Sporemonster Spotting, Part 2: Wooslet
Jul. 7th, 2008 03:16 am![[personal profile]](https://www.dreamwidth.org/img/silk/identity/user.png)

This is a wooslet.
Well, sort of.
And I’m not just talking in the sense that these Spore versions would actually look about as realistic to the actual aliens as Super Mario looks to us. But with the wooslets, there’s another problem: very few wooslets actually look even close to alike anymore.
It’s probably more accurate these days to say that the picture above is a wooslet template.
Back in the days before genetic engineering, wooslets did look like this. They had powerful legs that allowed them to bound like kangaroos over plains, and secreted a toxin that, in their pre-civilization days when predators were still an issue, sent most of those predators into a rather addled state. They were live-birthers and omnivores, and had a complex symbiotic relationship with the other sentient species on Keedra, the towees. Also wooslets:
This relationship is the key to understanding the modern wooslet, because even though the original behavior has been extensively modified, the evolutionary psychology remains. In effect, the towee and the wooslet were prehistoric hunting partners, with quite complex strategies. The most prevalent theory suggests that formulating and communicating these strategies was what led to the sentience of these beings. But another interesting side effect may come from the way the strategies so often involved the wooslets being used as bait for animals who would mistake them for defenseless meals, leading to a surprise when the predators got close and were quickly picked off by towees: modern wooslets have much fewer inhibitions than most other sentient beings.
This, it turns out, has been a bit of a problem.
There is no doubt that wooslet science is filled with impressive breakthroughs, which are made in record time. However, the reckless nature with which they test their ideas has caused a great deal of nervousness for species who are somewhat more wary of the possibly destructive technology. Wooslets are excitable and enthusiastic and have a very short fuse between idea and action. The planet of giant robots, for example, seems to have no purpose other than to entertain them. Their attempts to construct an artificial solar system have been confined to a nebula with no known inhabited planets, because they have in the past triggered supernovae. Their beneficent medical breakthroughs have been somewhat offset by their tendency to unleash monstrosities upon unsuspecting populations, either by accident or because the less friendly ones thought it might be interesting.
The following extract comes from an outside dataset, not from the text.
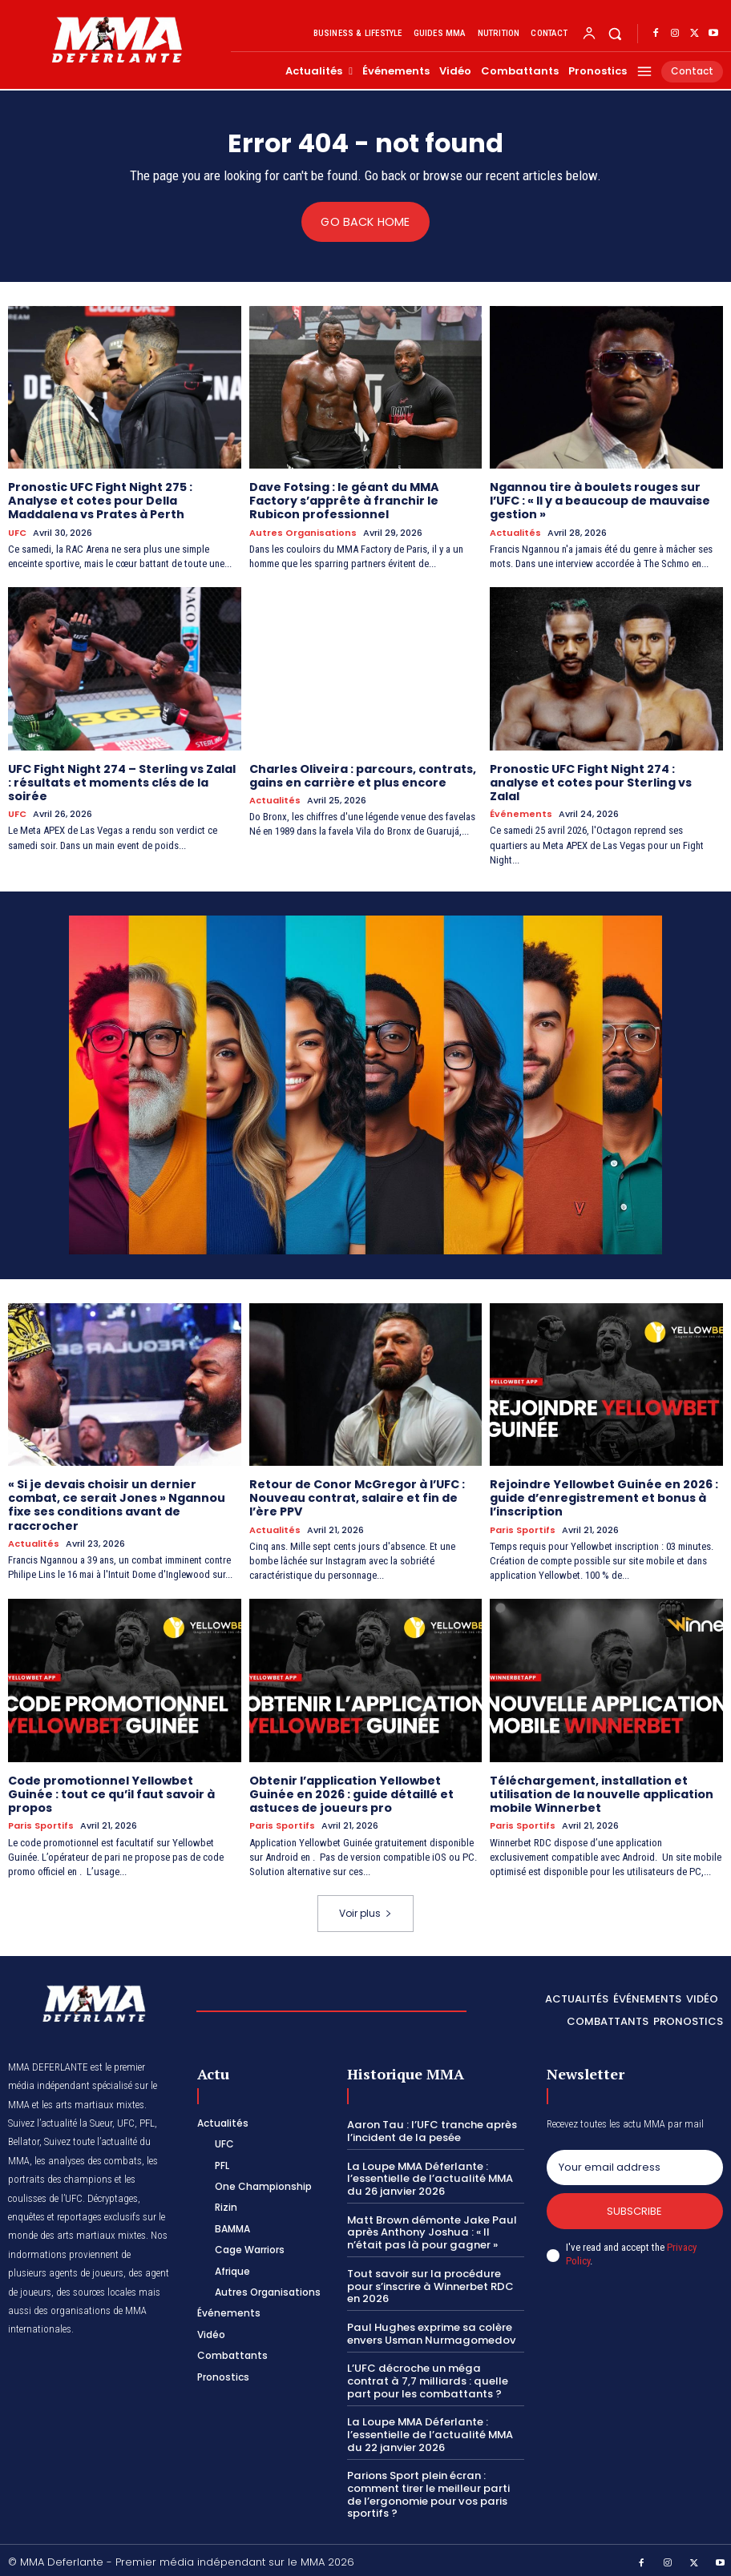 The height and width of the screenshot is (2576, 731). I want to click on Paris Sportifs, so click(522, 1527).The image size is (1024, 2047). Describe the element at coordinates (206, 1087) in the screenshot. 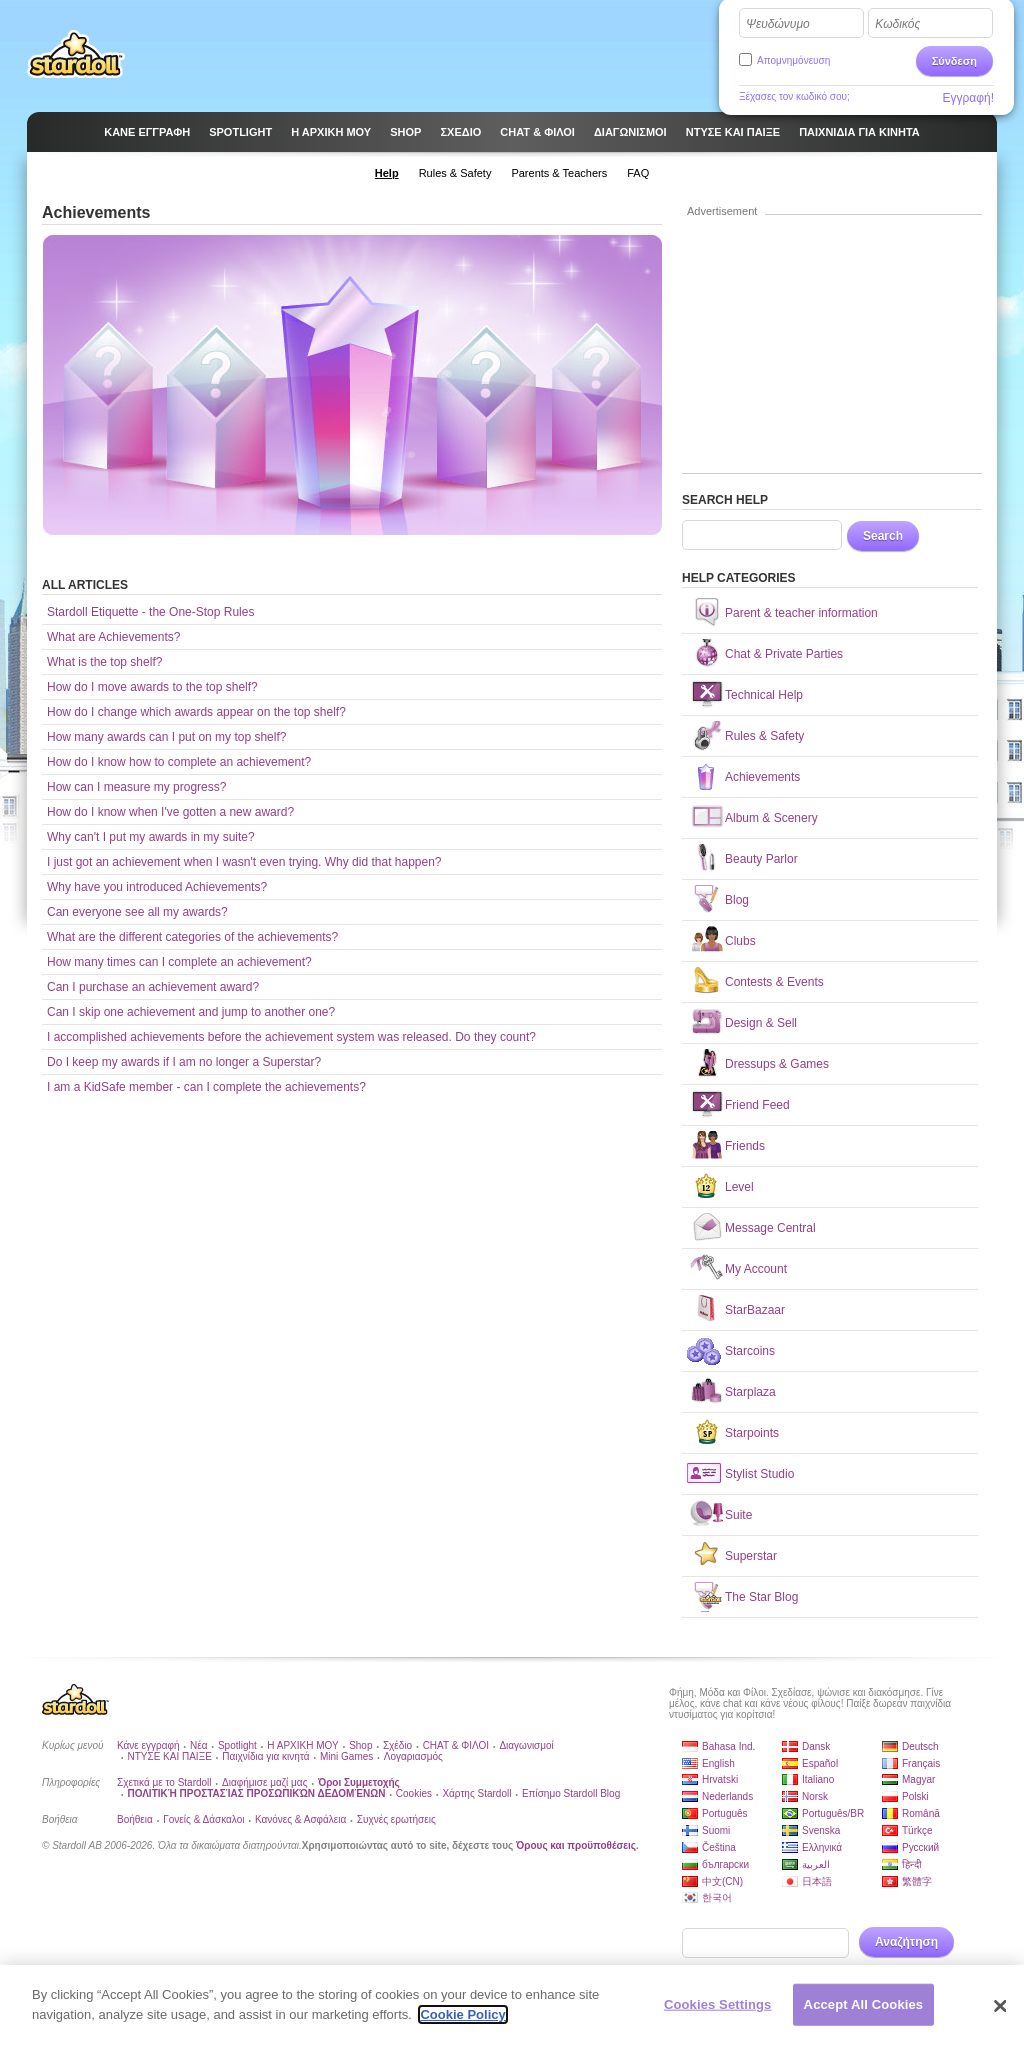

A standard joke is that the five most dangerous words in The Galaxy are “Wouldn’t it be cool if …” uttered by a wooslet. Fortunately, their (very general) tendency to listen to towees means that these beings have a moderating effect on the wooslets’ enthusiastic enterprises.
But there is one thing that has gotten entirely out of hand for the towees, and that is the wooslets’ enthusiasm for modifying themselves. Wooslets quite enjoy the idea of mutant powers, and for generations they have been tinkering with themselves and their offspring, modifying according to taste. And now, after enough extensive tinkering, the wooslets have engineered themselves into a corner: most individual wooslets are their own subspecies, or even species, and are genetically incompatible. For a large number of the species, the only way to create a viable zygote is to engineer one. Most wooslets, then, are artificially grown in ectogenetic chambers.
The great variety of wooslets this creates—some barely recognizable—means that any unrecognized being in a Galactic setting may, in fact, be a wooslet. This has given The Galaxy another problem with classification, but it does provide an interesting variation to any population. The wooslets may be troublesome, but they sure make life interesting.




no subject
Date: 2008-07-07 05:49 pm (UTC)no subject
Date: 2008-07-07 10:24 pm (UTC)They're the bastard children of the diseased imaginations of myself and my brother. Wooslets have a long history from our childhood Pretendy Fun-Time Games, which means that a lot of late-night Silly Fugues have fueled them.
Plus, they're fun! I seem to have a lot of antagonists who aren't so much evil as just thoughtless. Wonder what that says about me.